3. SEVERANCE AND CHANGE OF CONTROL PROVISIONS.
(a) Upon the occurrence of a Triggering Event (as hereinafter defined),
Employee shall be entitled to the immediate receipt of Severance
Payments and Benefits (as hereinafter defined) from the Company in
accordance with the terms hereinafter set forth; and
(b) Upon the occurrence of a Change in Control or within six (6) months
after a Change in Control, Employee shall be entitled to the immediate
receipt of Severance Payments and Benefits (as hereinafter defined)
from the Company in accordance with the terms hereinafter set forth
provided Employee remains with the Company for a transition period of
no less than six (6) months following the Change in Control.
(C) TRIGGERING EVENT. The occurrence of any of the following events shall
be defined as a "Triggering Event" for purposes hereof:
(1) The involuntary termination of Employee's employment other
than for Cause;
(2) The voluntary resignation of Employee for any reason
whatsoever within six (6) months following a Change of
Control;
(3) The voluntary resignation of Employee for Good Reason; or
(4) The death or Disability of the Employee (as defined
herein).
(D) SEVERANCE PAYMENTS AND BENEFITS. For purposes of this Agreement, the
"Severance Payments and Benefits" shall mean:
(1) A lump sum payment equal to: one-fourth (1/4) multiplied by
the Employee's annual Base Salary in effect immediately
preceding the Triggering Event;
(2) All stock options, warrants, other stock appreciation
rights and other similar securities shall become
immediately and fully vested and all conditions applicable
to all contingently issued options, warrants, stock
appreciation rights and other similar securities shall be
deemed waived by the Company;
(3) All benefits applicable to Employee and his family members,
including, without limitation, all life insurance, group
health insurance, dental plans, disability plans,
retirement plans and other employee benefit plans of the
Company of the Agreement shall continue for a period of
three (3) months following the Triggering Event;
(4) In the event that Severance Payments and Benefits are
deemed to be "excess parachute payments" as defined under
Section 280G of the Internal Revenue Code, then the Company
shall pay to Employee an additional lump sum cash payment
as shall be necessary to provide Employee with the same
after-tax compensation and benefits as if no such excise
tax had been imposed;
(5) The Company shall pay as and when due any and all
attorneys' fees and costs that Employee may incur in
connection with the enforcement of his rights under this
Agreement or any dispute or settlement in connection
herewith; and
(6) Severance Payments and Benefits will not be subject to
mitigation in any respect.
4. STOCK OPTIONS, WARRANTS AND STOCK APPRECIATION RIGHTS (SARS).
Notwithstanding the foregoing, all stock options, warrants, stock
appreciation rights and other similar securities shall immediately vest upon the
occurrence of a Change in Control and at such time all conditions applicable to
contingently issued options, warrants, stock appreciation rights and other
securities shall be deemed waived by the Company.
5. REPRESENTATIONS AND WARRANTIES. Employee represents and warrants to the
Company that he is under no contractual or other restriction or obligation that
would prevent the performance of his duties hereunder or interfere with the
rights of the Company hereunder.
6. DISCLOSURE AND PROTECTION OF CONFIDENTIAL INFORMATION.
(a) For purposes of this Agreement, "Confidential Information" means
knowledge, information and material which is proprietary to the
Company, of which Employee may obtain knowledge or access through
or as a result of his employment by the Company (including
information conceived, originated, discovered or developed in
whole or in part by Employee).
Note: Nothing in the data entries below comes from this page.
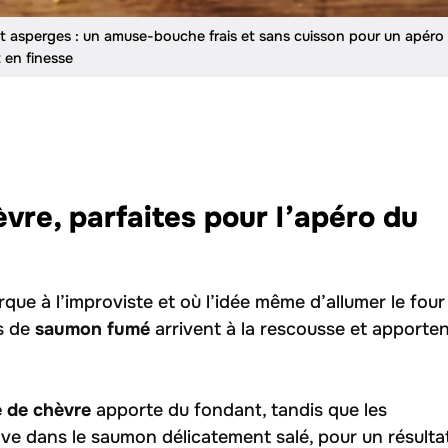
t asperges : un amuse-bouche frais et sans cuisson pour un apéro
 en finesse
re, parfaites pour l’apéro du
ue à l’improviste et où l’idée même d’allumer le four
s de
saumon fumé
arrivent à la rescousse et apporte
 de chèvre
apporte du fondant, tandis que les
ove dans le saumon délicatement salé, pour un résulta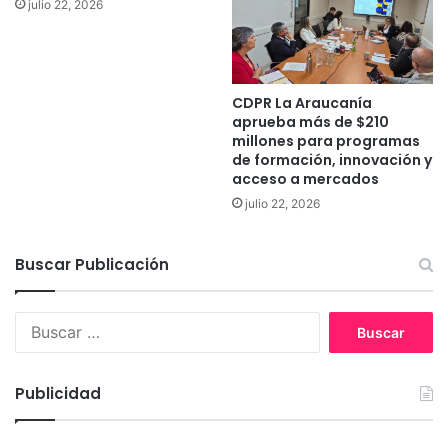
l
julio 22, 2026
l
a
o
r
”
e
p
g
a
CDPR La Araucanía
i
r
aprueba más de $210
ó
a
millones para programas
n
e
de formación, innovación y
s
acceso a mercados
c
julio 22, 2026
o
g
e
Buscar Publicación
r
s
u
B
n
u
u
s
e
c
Publicidad
v
a
a
r
i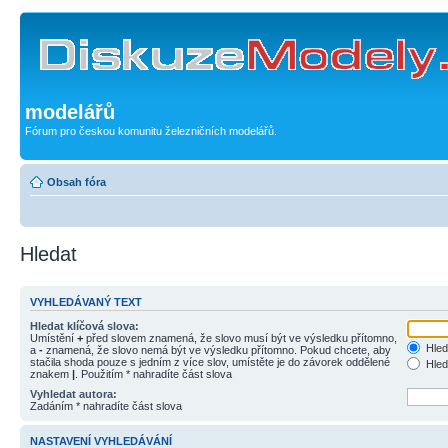
modelářů
Fórum pro českou komunitu železničních modelářů.
Obsah fóra
Hledat
VYHLEDÁVANÝ TEXT
Hledat klíčová slova:
Umístění
+
před slovem znamená, že slovo musí být ve výsledku přítomno,
Hled
a
-
znamená, že slovo nemá být ve výsledku přítomno. Pokud chcete, aby
stačila shoda pouze s jedním z více slov, umístěte je do závorek oddělené
Hled
znakem
|
. Použitím * nahradíte část slova
Vyhledat autora:
Zadáním * nahradíte část slova
NASTAVENÍ VYHLEDÁVÁNÍ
Confidential Information includes,
but is not limited to, (i) technical knowledge, information and
material such as trade secrets, processes, formulas, data,
know-how, improvements, inventions, computer programs, drawings,
patents, and experimental and development work techniques, and
(ii) marketing and other information, such as supplier lists,
customer lists, marketing and business plans, business or
technical needs of customers, consultants, licensees or suppliers
and their methods of doing business, arrangements with customers,
consultants, licensees or suppliers, manuals and personnel records
or data. Confidential Information also includes any information
described above which the Company obtains from another party and
which the Company treats as proprietary or designates as
confidential, whether or not owned or developed by the Company.
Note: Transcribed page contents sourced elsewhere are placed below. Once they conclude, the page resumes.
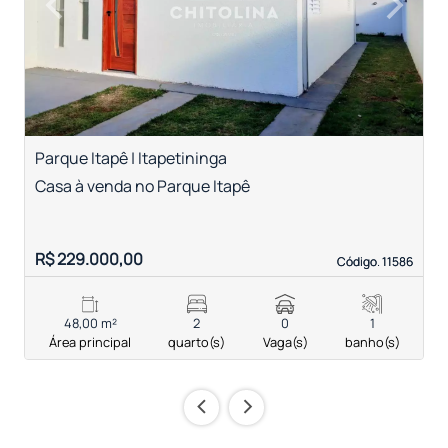
‹
›
Previous
Next
Parque Itapê | Itapetininga
R
Casa à venda no Parque Itapê
C
R$ 229.000,00
R
Código. 11586
Código. 11586
48,00 m²
2
0
1
Área principal
quarto(s)
Vaga(s)
banho(s)
‹
›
Notwithstanding the foregoing, any information which is or becomes
available to the general public otherwise than by breach of this
Section 11 shall not constitute Confidential Information for
purposes of this Agreement.
(b) During the term of Employee's employment with the Company and
thereafter, Employee agrees, to hold in confidence all
Confidential Information and to not use such information for the
protection of Confidential Information, and will inform the
Company of any defects in, or improvements that could be made to,
such rules and regulations.
(c) Employee will abide by any and all security rules and regulations,
whether formal or informal, that may from time to time be imposed
by the Company for the protection of Confidential Information, and
will inform the Company of any defects in, or improvements that
could be made to, such rules and regulations.
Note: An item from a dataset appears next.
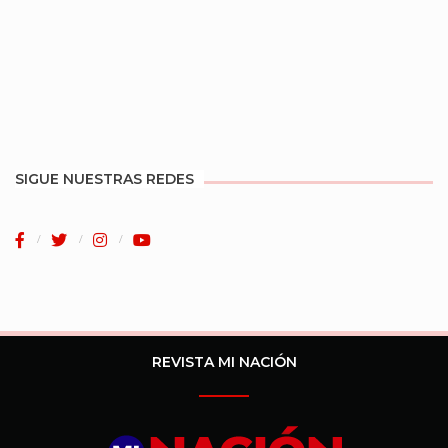
SIGUE NUESTRAS REDES
REVISTA MI NACIÓN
(d) Employee will notify the Company in writing immediately upon
receipt of any subpoena, notice to produce, or other compulsory
order or process of any court of law or government agency if such
document requires or may require disclosure or other transfer of
Confidential Information.
(e) Upon termination of employment, Employee will deliver to the
Company any and all records and tangible property that contain
Confidential Information that are in his possession or under his
control.
7. AVAILABILITY OF INJUNCTIVE RELIEF. Employee acknowledges and agrees that
any breach by him of the provisions of Section 10 6 hereof will cause the
Company irreparable injury and damage for which it cannot be adequately
compensated in damages. Employee therefore expressly agrees that the Company
shall be entitled to seek injunctive and/or other equitable relief, on a
temporary or permanent basis to prevent any anticipatory or continuing breach of
this Agreement or any part hereof, and is secured as an enforcement. Nothing
herein shall be construed as a waiver by the Company of any right it may have or
hereafter acquired to monetary damages by reason of any injury to its property,
business or reputation or otherwise arising out of any wrongful act or omission
of it.
8. SURVIVAL. The covenants, agreements, representations and warranties
contained in or made pursuant to this Agreement shall survive Employee's
termination of employment for a period of one (1) year, irrespective of any
investigation made by or on behalf of any party.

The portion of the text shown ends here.